Faced with the worst refugee crisis in recent history, the Conservatives have continued to close the door on asylum-seekers
I’ve spent years researching irregular migration to Europe, much of it in North Africa, the Middle East and currently the Western Balkans. My topic has moved to the front page as the global refugee crisis has stressed the fabric of European solidarity. Until Thursday, the Canadian election campaign seemed insulated from its impacts.
We woke to the utterly heartbreaking image of a drowned little boy, Alan Kurdi. Reports suggested his family’s resettlement application had been rejected in June, and that Citizenship and Immigration Minister Chris Alexander had personally seen their file. At the time of writing the truth was unclear. But at a fundamental level it doesn’t matter. We know for fact that without regular options people seek alternate routes to safety. I speak with a lot of refugees. These days most are from Syria. I’ve learned to expect one question: how can I get to Canada? My answer is embarrassing: it’s basically impossible. Geography and arrangements with other countries mean it’s hard to claim asylum, resettlement takes years and things are getting worse. Why? We keep electing a government that doesn’t want refugees.
Alexander may have suspended his campaign to address the issue, but the Conservatives have spent a decade tightening Canada’s asylum system and ignoring appeals from organizations tasked with helping refugees. It is a fact that restrictive asylum policies fuel irregular migration. Addressing this crisis requires radical and swift changes to the way Canada engages the world.

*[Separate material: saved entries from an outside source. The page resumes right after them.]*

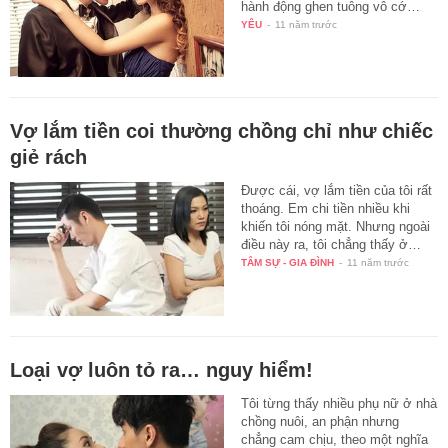
hành động ghen tuông vô cớ…
YÊU
-
11 năm trước
Vợ lắm tiền coi thường chồng chỉ như chiếc
giẻ rách
Được cái, vợ lắm tiền của tôi rất
thoáng. Em chi tiền nhiều khi
khiến tôi nóng mặt. Nhưng ngoài
điều này ra, tôi chẳng thấy ở…
TÂM SỰ - GIA ĐÌNH
-
11 năm trước
Loại vợ luôn tỏ ra… nguy hiểm!
Tôi từng thấy nhiều phụ nữ ở nhà
chồng nuôi, an phận nhưng
chẳng cam chịu, theo một nghĩa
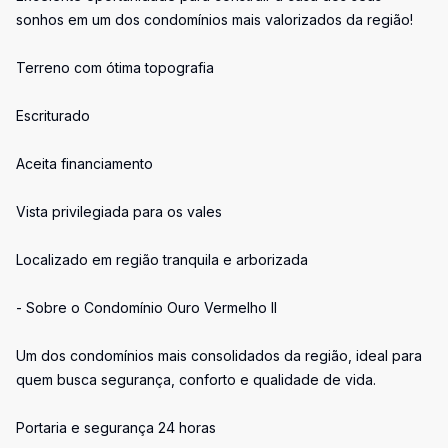
sonhos em um dos condomínios mais valorizados da região!
Terreno com ótima topografia
Escriturado
Aceita financiamento
Vista privilegiada para os vales
Localizado em região tranquila e arborizada
- Sobre o Condomínio Ouro Vermelho II
Um dos condomínios mais consolidados da região, ideal para
quem busca segurança, conforto e qualidade de vida.
Portaria e segurança 24 horas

It’s well known that we’re facing the worst refugee crisis since the Second World War. But few realize what a watershed that period was. It required new rules and institutions we now take for granted. The resulting refugee regime is part of a broader system which, we assume, will respond effectively to humanitarian crises. But an international order based on universal rights is both precious and fragile. It does not sustain itself.
Anxiety around uncontrolled borders pushes debate to extremes. Witness the tone in Britain or the U.S. Republican contest. For politicians interested in winning elections it’s usually too risky to be seen as a soft touch.
But a mix of compassion and pragmatic leadership can trump fear. One example is German Chancellor Angela Merkel’s recent condemnation of racist attacks backed up by the decision to suspend regulations for returning Syrian asylum seekers to other European countries — despite the fact that Germany is on course to receive 800,000 asylum seekers this year alone.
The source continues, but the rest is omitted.